YOUR INSTRUCTIONS >> Each record that comes next should be output exactly; pictures do not belong in the copy.

AVAILABLE DATA >>
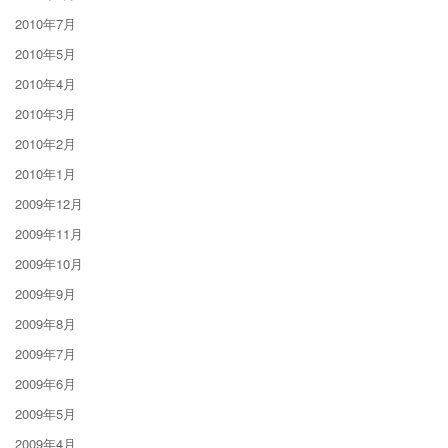
2010年7月
2010年5月
2010年4月
2010年3月
2010年2月
2010年1月
2009年12月
2009年11月
2009年10月
2009年9月
2009年8月
2009年7月
2009年6月
2009年5月
2009年4月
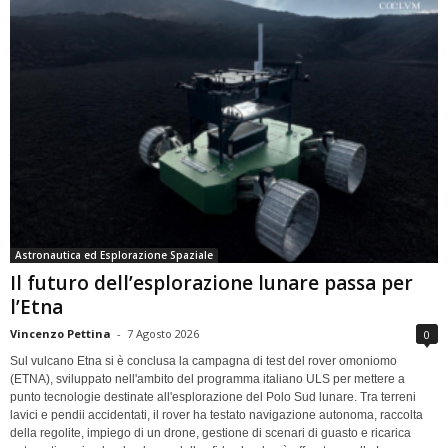
Astronautica ed Esplorazione Spaziale
Il futuro dell’esplorazione lunare passa per
l’Etna
Vincenzo Pettina
-
7 Agosto 2026
0
Sul vulcano Etna si è conclusa la campagna di test del rover omoniomo
(ETNA), sviluppato nell'ambito del programma italiano ULS per mettere a
punto tecnologie destinate all'esplorazione del Polo Sud lunare. Tra terreni
lavici e pendii accidentati, il rover ha testato navigazione autonoma, raccolta
della regolite, impiego di un drone, gestione di scenari di guasto e ricarica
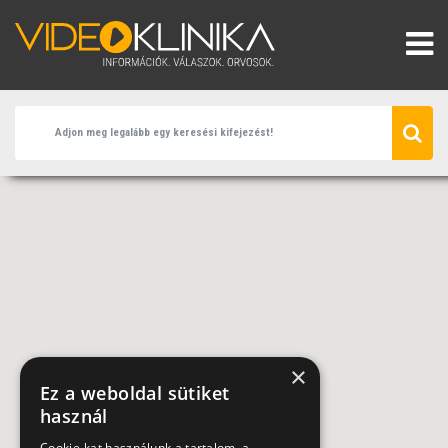
×
Ez a weboldal sütiket
használ
Cookie-kat használunk a tartalom, a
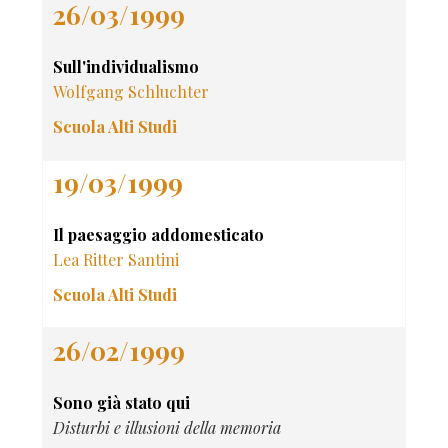
26/03/1999
Sull'individualismo
Wolfgang Schluchter
Scuola Alti Studi
19/03/1999
Il paesaggio addomesticato
Lea Ritter Santini
Scuola Alti Studi
26/02/1999
Sono già stato qui
Disturbi e illusioni della memoria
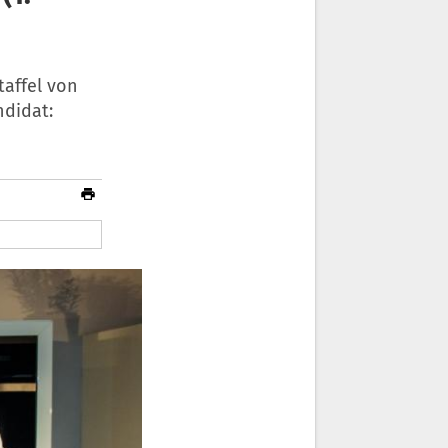
taffel von
ndidat:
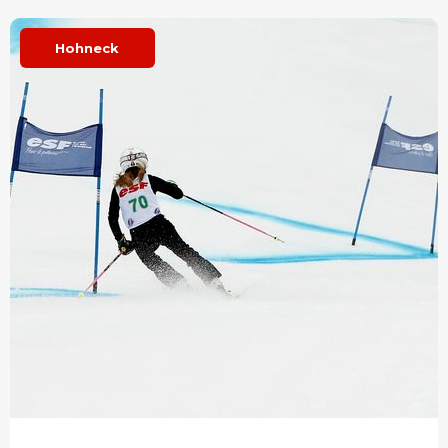
Hohneck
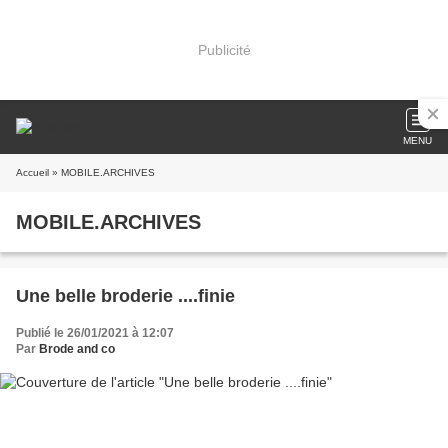
Publicité
MENU
Accueil
» MOBILE.ARCHIVES
MOBILE.ARCHIVES
Une belle broderie ....finie
Publié le 26/01/2021 à 12:07
Par
Brode and co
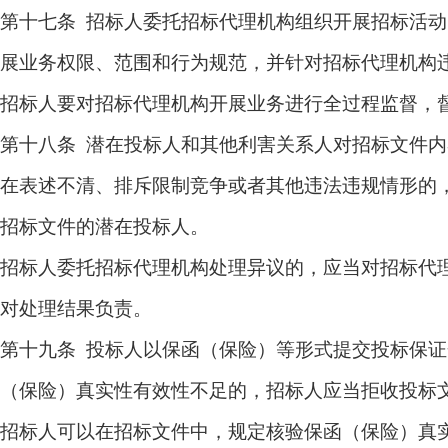
第十七条 招标人委托招标代理机构组织开展招标活动
展业务权限、范围和行为规范，并针对招标代理机构
招标人要对招标代理机构开展业务进行全过程监督，
第十八条 潜在投标人和其他利害关系人对招标文件
在表述不清、排斥限制竞争或者其他违法违规情形的
招标文件的潜在投标人。
招标人委托招标代理机构处理异议的，应当对招标代
对处理结果负责。
第十九条 投标人以保函（保险）等形式提交投标保
（保险）真实性有效性不足的，招标人应当拒收投标
招标人可以在招标文件中，规定核验保函（保险）真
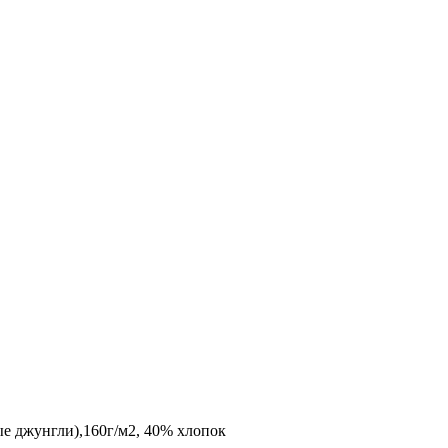
ые джунгли),160г/м2, 40% хлопок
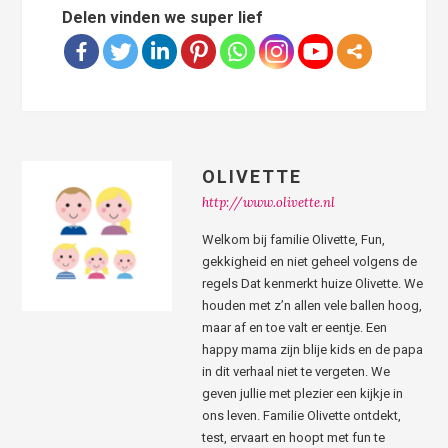
Delen vinden we super lief
OLIVETTE
http://www.olivette.nl
Welkom bij familie Olivette, Fun,
gekkigheid en niet geheel volgens de
regels Dat kenmerkt huize Olivette. We
houden met z’n allen vele ballen hoog,
maar af en toe valt er eentje. Een
happy mama zijn blije kids en de papa
in dit verhaal niet te vergeten. We
geven jullie met plezier een kijkje in
ons leven. Familie Olivette ontdekt,
test, ervaart en hoopt met fun te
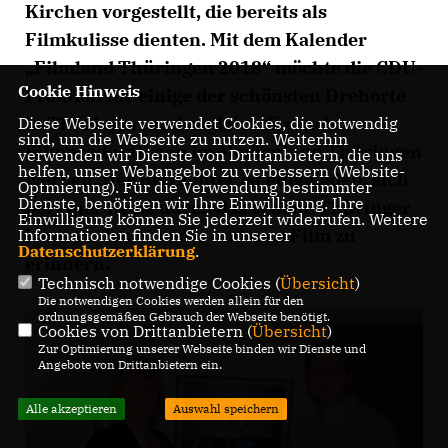
Kirchen vorgestellt, die bereits als
Filmkulisse dienten. Mit dem Kalender
Filmland Thüringen 2018“ möchte die CDU-
Cookie Hinweis
Fraktion für einige der schönsten Drehorte
in Thüringen und zugleich für mehr
Diese Webseite verwendet Cookies, die notwendig
sind, um die Webseite zu nutzen. Weiterhin
Filmproduktionen im Medienland Thüringen
verwenden wir Dienste von Drittanbietern, die uns
helfen, unser Webangebot zu verbessern (Website-
werben. Der Betrachter ist eingeladen, sich
Optmierung). Für die Verwendung bestimmter
Dienste, benötigen wir Ihre Einwilligung. Ihre
bei einer Reise durch das schöne Thüringer
Einwilligung können Sie jederzeit widerrufen. Weitere
Land an den ein oder anderen Film zu
Informationen finden Sie in unserer
Datenschutzerklärung
.
erinnern.
Technisch notwendige Cookies (
Übersicht
)
Die notwendigen Cookies werden allein für den
ordnungsgemäßen Gebrauch der Webseite benötigt.
Cookies von Drittanbietern (
Übersicht
)
Zur Optimierung unserer Webseite binden wir Dienste und
Angebote von Drittanbietern ein.
Alle akzeptieren
Auswahl speichern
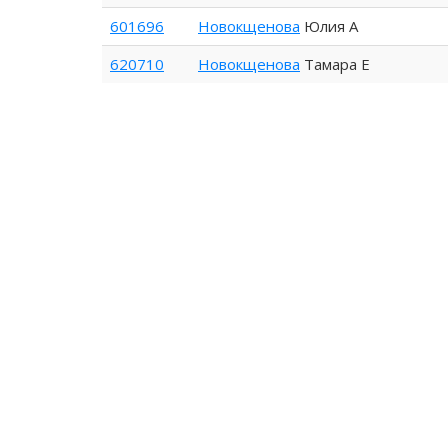
601696
Новокщенова
Юлия А
620710
Новокщенова
Тамара Е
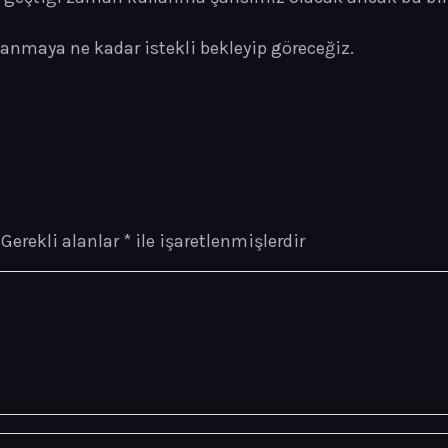
llanmaya ne kadar istekli bekleyip göreceğiz.
Gerekli alanlar
*
ile işaretlenmişlerdir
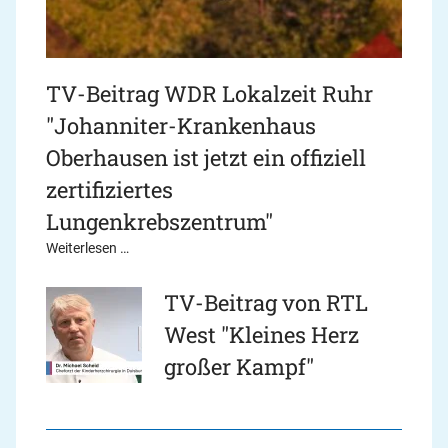
TV-Beitrag WDR Lokalzeit Ruhr
"Johanniter-Krankenhaus
Oberhausen ist jetzt ein offiziell
zertifiziertes
Lungenkrebszentrum"
Weiterlesen …
TV-Beitrag von RTL
West "Kleines Herz
großer Kampf"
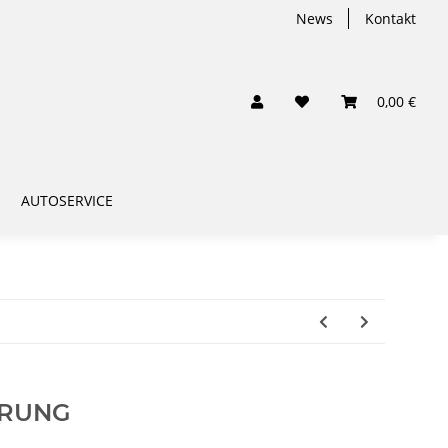
News
Kontakt
0,00 €
AUTOSERVICE
ERUNG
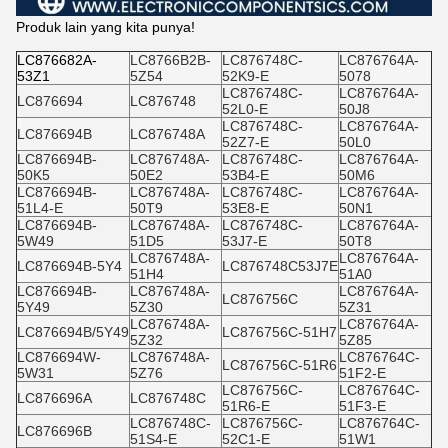
Produk lain yang kita punya!
LC876682A-
LC8766B2B-
LC876748C-
LC876764A-
53Z1
5Z54
52K9-E
5078
LC876748C-
LC876764A-
LC876694
LC876748
52L0-E
50J8
LC876748C-
LC876764A-
LC876694B
LC876748A
52Z7-E
50L0
LC876694B-
LC876748A-
LC876748C-
LC876764A-
50K5
50E2
53B4-E
50M6
LC876694B-
LC876748A-
LC876748C-
LC876764A-
51L4-E
50T9
53E8-E
50N1
LC876694B-
LC876748A-
LC876748C-
LC876764A-
5W49
51D5
53J7-E
50T8
LC876748A-
LC876764A-
LC876694B-5Y4
LC876748C53J7E
51H4
51A0
LC876694B-
LC876748A-
LC876764A-
LC876756C
5Y49
5Z30
5Z31
LC876748A-
LC876764A-
LC876694B/5Y49
LC876756C-51H7
5Z32
5Z85
LC876694W-
LC876748A-
LC876764C-
LC876756C-51R6
5W31
5Z76
51F2-E
LC876756C-
LC876764C-
LC876696A
LC876748C
51R6-E
51F3-E
LC876748C-
LC876756C-
LC876764C-
LC876696B
51S4-E
52C1-E
51W1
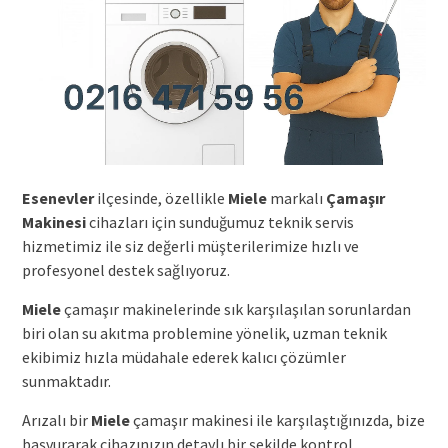
Esenevler
ilçesinde, özellikle
Miele
markalı
Çamaşır
Makinesi
cihazları için sunduğumuz teknik servis
hizmetimiz ile siz değerli müşterilerimize hızlı ve
profesyonel destek sağlıyoruz.
Miele
çamaşır makinelerinde sık karşılaşılan sorunlardan
biri olan su akıtma problemine yönelik, uzman teknik
ekibimiz hızla müdahale ederek kalıcı çözümler
sunmaktadır.
Arızalı bir
Miele
çamaşır makinesi ile karşılaştığınızda, bize
başvurarak cihazınızın detaylı bir şekilde kontrol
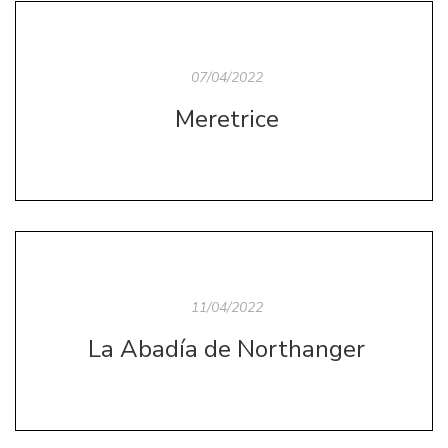
07/04/2022
Meretrice
11/04/2022
La Abadía de Northanger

ANSWER FOR THIS EXERCISE >>
2010年7月
2010年5月
2010年4月
2010年3月
2010年2月
2010年1月
2009年12月
2009年11月
2009年10月
2009年9月
2009年8月
2009年7月
2009年6月
2009年5月
2009年4月
Astronautica ed Esplorazione Spaziale
Il futuro dell’esplorazione lunare passa per
l’Etna
Vincenzo Pettina
-
7 Agosto 2026
0
Sul vulcano Etna si è conclusa la campagna di test del rover omoniomo
(ETNA), sviluppato nell'ambito del programma italiano ULS per mettere a
punto tecnologie destinate all'esplorazione del Polo Sud lunare. Tra terreni
lavici e pendii accidentati, il rover ha testato navigazione autonoma, raccolta
della regolite, impiego di un drone, gestione di scenari di guasto e ricarica
×
Ez a weboldal sütiket
használ
Cookie-kat használunk a tartalom, a
26/03/1999
Sull'individualismo
Wolfgang Schluchter
Scuola Alti Studi
19/03/1999
Il paesaggio addomesticato
Lea Ritter Santini
Scuola Alti Studi
26/02/1999
Sono già stato qui
Disturbi e illusioni della memoria
taffel von
ndidat:
Hohneck
Publicité
MENU
Accueil
» MOBILE.ARCHIVES
MOBILE.ARCHIVES
Une belle broderie ....finie
Publié le 26/01/2021 à 12:07
Par
Brode and co
第十七条 招标人委托招标代理机构组织开展招标活动
展业务权限、范围和行为规范，并针对招标代理机构
招标人要对招标代理机构开展业务进行全过程监督，
第十八条 潜在投标人和其他利害关系人对招标文件
在表述不清、排斥限制竞争或者其他违法违规情形的
招标文件的潜在投标人。
招标人委托招标代理机构处理异议的，应当对招标代
对处理结果负责。
第十九条 投标人以保函（保险）等形式提交投标保
（保险）真实性有效性不足的，招标人应当拒收投标
招标人可以在招标文件中，规定核验保函（保险）真
ые джунгли),160г/м2, 40% хлопок
Delen vinden we super lief
OLIVETTE
http://www.olivette.nl
Welkom bij familie Olivette, Fun,
gekkigheid en niet geheel volgens de
regels Dat kenmerkt huize Olivette. We
houden met z’n allen vele ballen hoog,
maar af en toe valt er eentje. Een
happy mama zijn blije kids en de papa
in dit verhaal niet te vergeten. We
geven jullie met plezier een kijkje in
ons leven. Familie Olivette ontdekt,
test, ervaart en hoopt met fun te
Kirchen vorgestellt, die bereits als
Filmkulisse dienten. Mit dem Kalender
Filmland Thüringen 2018“ möchte die CDU-
Cookie Hinweis
Fraktion für einige der schönsten Drehorte
in Thüringen und zugleich für mehr
Diese Webseite verwendet Cookies, die notwendig
sind, um die Webseite zu nutzen. Weiterhin
Filmproduktionen im Medienland Thüringen
verwenden wir Dienste von Drittanbietern, die uns
helfen, unser Webangebot zu verbessern (Website-
werben. Der Betrachter ist eingeladen, sich
Optmierung). Für die Verwendung bestimmter
Dienste, benötigen wir Ihre Einwilligung. Ihre
bei einer Reise durch das schöne Thüringer
Einwilligung können Sie jederzeit widerrufen. Weitere
Land an den ein oder anderen Film zu
Informationen finden Sie in unserer
Datenschutzerklärung
.
erinnern.
Technisch notwendige Cookies (
Übersicht
)
Die notwendigen Cookies werden allein für den
ordnungsgemäßen Gebrauch der Webseite benötigt.
Cookies von Drittanbietern (
Übersicht
)
Zur Optimierung unserer Webseite binden wir Dienste und
Angebote von Drittanbietern ein.
Alle akzeptieren
Auswahl speichern
601696
Новокщенова
Юлия А
620710
Новокщенова
Тамара Е
llanmaya ne kadar istekli bekleyip göreceğiz.
Gerekli alanlar
*
ile işaretlenmişlerdir
TV-Beitrag WDR Lokalzeit Ruhr
"Johanniter-Krankenhaus
Oberhausen ist jetzt ein offiziell
zertifiziertes
Lungenkrebszentrum"
Weiterlesen …
TV-Beitrag von RTL
West "Kleines Herz
großer Kampf"
News
Kontakt
0,00 €
AUTOSERVICE
ERUNG
Produk lain yang kita punya!
LC876682A-
LC8766B2B-
LC876748C-
LC876764A-
53Z1
5Z54
52K9-E
5078
LC876748C-
LC876764A-
LC876694
LC876748
52L0-E
50J8
LC876748C-
LC876764A-
LC876694B
LC876748A
52Z7-E
50L0
LC876694B-
LC876748A-
LC876748C-
LC876764A-
50K5
50E2
53B4-E
50M6
LC876694B-
LC876748A-
LC876748C-
LC876764A-
51L4-E
50T9
53E8-E
50N1
LC876694B-
LC876748A-
LC876748C-
LC876764A-
5W49
51D5
53J7-E
50T8
LC876748A-
LC876764A-
LC876694B-5Y4
LC876748C53J7E
51H4
51A0
LC876694B-
LC876748A-
LC876764A-
LC876756C
5Y49
5Z30
5Z31
LC876748A-
LC876764A-
LC876694B/5Y49
LC876756C-51H7
5Z32
5Z85
LC876694W-
LC876748A-
LC876764C-
LC876756C-51R6
5W31
5Z76
51F2-E
LC876756C-
LC876764C-
LC876696A
LC876748C
51R6-E
51F3-E
LC876748C-
LC876756C-
LC876764C-
LC876696B
51S4-E
52C1-E
51W1
Esenevler
ilçesinde, özellikle
Miele
markalı
Çamaşır
Makinesi
cihazları için sunduğumuz teknik servis
hizmetimiz ile siz değerli müşterilerimize hızlı ve
profesyonel destek sağlıyoruz.
Miele
çamaşır makinelerinde sık karşılaşılan sorunlardan
biri olan su akıtma problemine yönelik, uzman teknik
ekibimiz hızla müdahale ederek kalıcı çözümler
sunmaktadır.
Arızalı bir
Miele
çamaşır makinesi ile karşılaştığınızda, bize
başvurarak cihazınızın detaylı bir şekilde kontrol
07/04/2022
Meretrice
11/04/2022
La Abadía de Northanger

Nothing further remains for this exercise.